Reproducible Papers client (MRP)

MSNoise Reproducible Papers (MRP) client.

Provides programmatic access to the MSNoise Reproducible Papers registry — a curated collection of project.yaml files and optional data bundles that reproduce published studies using MSNoise.

Quick start:

from msnoise.papers import MRP

mrp = MRP()
mrp.list_papers()

paper = mrp.get_paper("2016_DePlaen_PitonDeLaFournaise")
paper.info()

# Downloads the archive on first call; cached locally afterwards.
project = paper.get_project("stack")
for result in project.list("stack"):
    ds = result.get_ccf()

The returned MSNoiseProject is identical to one obtained via from_archive() — all get_* methods work without a database connection.

Browsing available papers

MRP.list_papers() prints a table of all papers in the registry:

mrp = MRP()
mrp.list_papers()
# ID                                    Year  Net       Levels          ✓
# 2016_DePlaen_PitonDeLaFournaise       2016  PF......  stack, dvv      ✅

Loading a paper

paper = mrp.get_paper("2016_DePlaen_PitonDeLaFournaise")
paper.info()
# Paper:   2016_DePlaen_PitonDeLaFournaise
# journal_abbrev: GRL
# ...
# bundle_levels_available: ['stack', 'dvv']

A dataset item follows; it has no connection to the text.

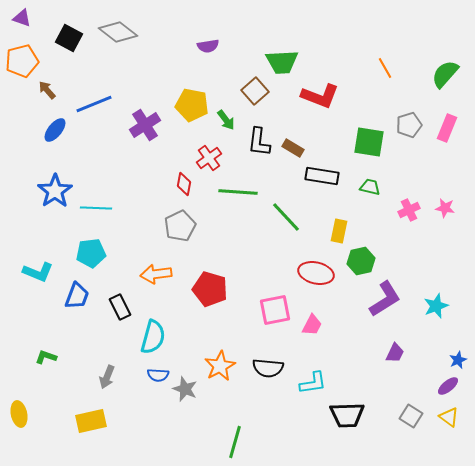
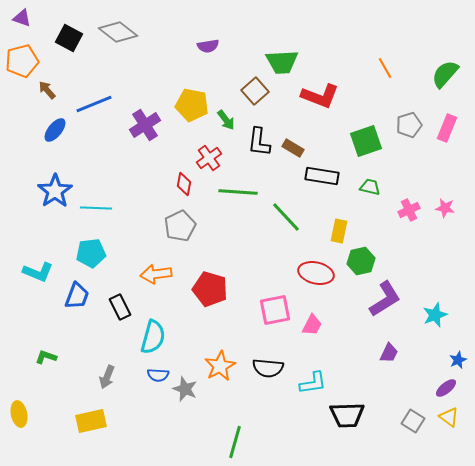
green square at (369, 142): moved 3 px left, 1 px up; rotated 28 degrees counterclockwise
cyan star at (436, 306): moved 1 px left, 9 px down
purple trapezoid at (395, 353): moved 6 px left
purple ellipse at (448, 386): moved 2 px left, 2 px down
gray square at (411, 416): moved 2 px right, 5 px down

Papers with multiple datasets (e.g. two volcanoes) expose multiple project files. Pass project= to disambiguate:

paper = mrp.get_paper("2023_Yates_PitonRuapehu")
project_pdf     = paper.get_project("dvv", project="pdf")
project_ruapehu = paper.get_project("dvv", project="ruapehu")

Cache management

Downloaded archives are stored in the platform user-cache directory (~/.cache/msnoise-mrp/ on Linux). To free space:

mrp.clear_cache("2016_DePlaen_PitonDeLaFournaise")  # one paper
mrp.clear_cache()                                    # all archives

Registry metadata and small paper files are never deleted by MRP.clear_cache(). To force a fresh registry download:

mrp = MRP(force_refresh=True)

Contributing a paper

See the CONTRIBUTING guide in the registry repository. In brief:

  1. Fork the repo, create papers/<YYYY_Author_Title>/

  2. Add project.yaml, citation.bib, meta.yaml, README.md

  3. Run python scripts/update_registry.py && python scripts/update_readme.py

  4. Open a PR — CI validates schemas and runs msnoise db init on every project*.yaml

exception msnoise.papers.LevelNotAvailable

Raised when a requested bundle level is absent from bundle_pointer.yaml.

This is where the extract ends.